Daniel Altman is Big Think's Chief Economist and an adjunct faculty member at New York University's Stern School of Business. Daniel wrote economic commentary for The Economist, The New York Times, and The International Herald Tribune before founding North Yard Economics, a non-profit consulting firm serving developing countries, in 2008. In between, he served as an economic advisor in the British government and wrote four books, most recently Outrageous Fortunes: The Twelve Surprising Trends That Will Reshape the Global Economy.
It's been more than ten years since the folks at Goldman Sachs dubbed Brazil, Russia, India, and China the BRIC countries, and lately other countries have been trying to glom on to that group. Korea with a K at the end, maybe South Africa with an S at the very end of the word. The thing is, these countries are actually very different.
They're big economies, they're growing, they're important to the global economy but they're very different, and they're not the only ones that should be getting investors’ attention right now. There are certainly interesting things happening in China, but China is still using the low-hanging fruit for its growth in the global economy. It's still using low wages that come from people migrating in from the countryside to the cities. It's still using its ability to export the same products as Korea or Japan but at lower prices. It's going to run out of gas with those things eventually, but it's not going to happen for another few decades.

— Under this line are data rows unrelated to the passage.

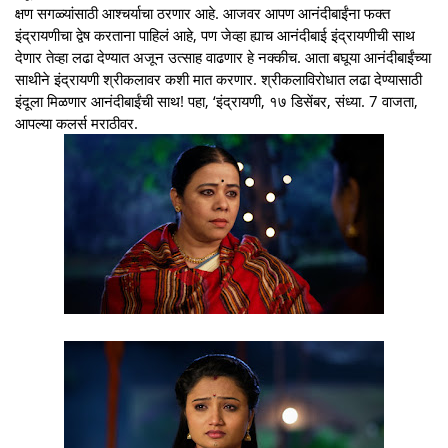
क्षण सगळ्यांसाठी आश्चर्याचा ठरणार आहे. आजवर आपण आनंदीबाईंना फक्त
इंद्रायणीचा द्वेष करताना पाहिलं आहे, पण जेव्हा ह्याच आनंदीबाई इंद्रायणीची साथ
देणार तेव्हा लढा देण्यात अजून उत्साह वाढणार हे नक्कीच. आता बघूया आनंदीबाईंच्या
साथीने इंद्रायणी श्रीकलावर कशी मात करणार. श्रीकलाविरोधात लढा देण्यासाठी
इंदूला मिळणार आनंदीबाईंची साथ! पहा, ‘इंद्रायणी, १७ डिसेंबर, संध्या. 7 वाजता,
आपल्या कलर्स मराठीवर.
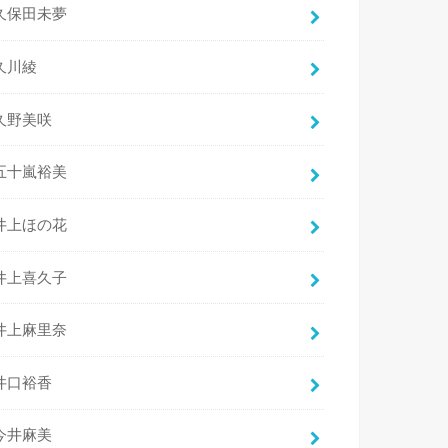
久保田未夢
久川綾
久野美咲
五十嵐裕美
井上ほの花
井上喜久子
井上麻里奈
井口裕香
今井麻美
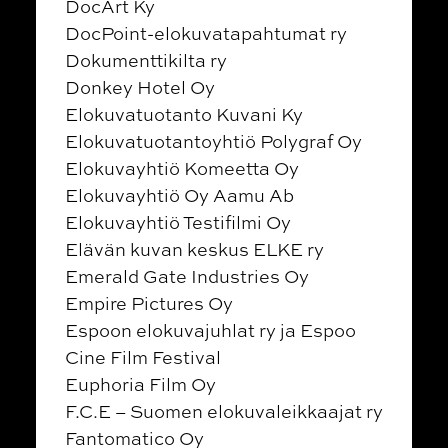
DocArt Ky
DocPoint-elokuvatapahtumat ry
Dokumenttikilta ry
Donkey Hotel Oy
Elokuvatuotanto Kuvani Ky
Elokuvatuotantoyhtiö Polygraf Oy
Elokuvayhtiö Komeetta Oy
Elokuvayhtiö Oy Aamu Ab
Elokuvayhtiö Testifilmi Oy
Elävän kuvan keskus ELKE ry
Emerald Gate Industries Oy
Empire Pictures Oy
Espoon elokuvajuhlat ry ja Espoo
Cine Film Festival
Euphoria Film Oy
F.C.E – Suomen elokuvaleikkaajat ry
Fantomatico Oy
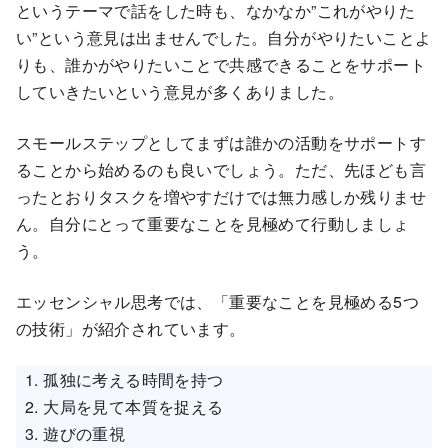
というテーマで話をした時も、なかなか”これがやりた
い”という意見は出ませんでした。自分がやりたいことよ
りも、誰かがやりたいことで共感できることをサポート
していきたいという意見が多くありました。
スモールステップとしてまずは誰かの活動をサポートす
ることから始めるのも良いでしょう。ただ、先ほども言
ったとおりタスクを増やすだけでは無力感しか残りませ
ん。自分にとって重要なことを見極めて行動しましょ
う。
エッセンシャル思考では、「重要なことを見極める5つ
の技術」が紹介されています。
孤独に考える時間を持つ
大局を見て本質を捉える
遊びの重視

Russia, on the other hand, still depends to a large degree on commodities for its growth. It's a totally different economy from China, but that commodity-led growth can't last forever. And the question is, will Russia be able to convert all of the revenue that it gets from selling its oil and natural gas and other commodities into long-term growth by investing in its people?

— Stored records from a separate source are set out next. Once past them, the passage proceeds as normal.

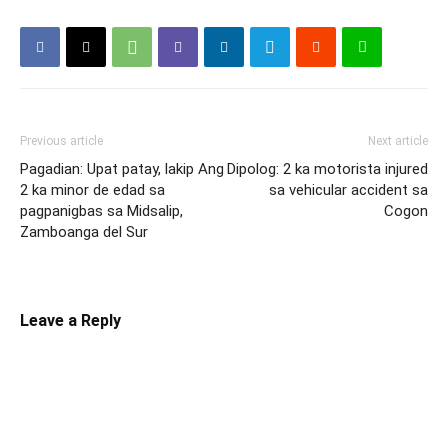
Previous article
Next article
Pagadian: Upat patay, lakip Ang
Dipolog: 2 ka motorista injured
2 ka minor de edad sa
sa vehicular accident sa
pagpanigbas sa Midsalip,
Cogon
Zamboanga del Sur
Leave a Reply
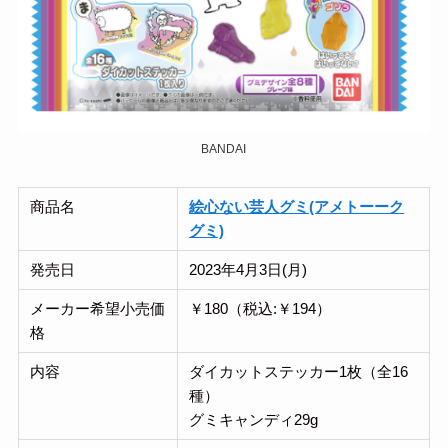
BANDAI
商品名
絵心ない芸人グミ(アメトーーク
グミ)
発売日
2023年4月3日(月)
メーカー希望小売価
￥180（税込:￥194）
格
内容
ダイカットステッカー1枚（全16
種）
グミキャンディ29g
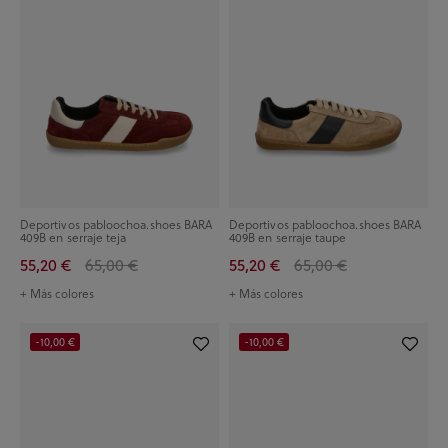
Deportivos pabloochoa.shoes BARA
Deportivos pabloochoa.shoes BARA
409B en serraje teja
409B en serraje taupe
55,20 €
65,00 €
55,20 €
65,00 €
+ Más colores
+ Más colores
-10,00 €
-10,00 €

India's a very different case because we've never seen such an enormous country that also happens to be a democracy trying to grow, using some of the same tools as China, perhaps, with big manufacturing bases, but also some other ones with the developing service industry.
And finally, Brazil gives faith that you can grow in a way where you allow all of the people in your economy to benefit. The Brazilian government has been using good economic policies combined with various types of redistribution to try and ensure that inequality doesn’t become a byproduct of their growth. And in fact, inequality has been dropping in Brazil.
But these are four very different stories, and the reason why investors should think about other countries as places for assets in their portfolio or maybe operations for their business is because these four countries are not the greatest places in the world to do business. They have a lot of corruption. They have untransparent tax systems and regulations that customs regime are sometimes difficult to navigate, and they also don't have the best protection for investors.
If you look at other mid-sized countries, like, for example, a Peru, a Malaysia, or a Turkey, you find much better places to do business. So unless you absolutely have to have an enormous market with hundreds of millions of people who could buy your products, you can go to other places where its more likely that the money you earn will make it back to your home country because it won't be eaten away by all these other little problems.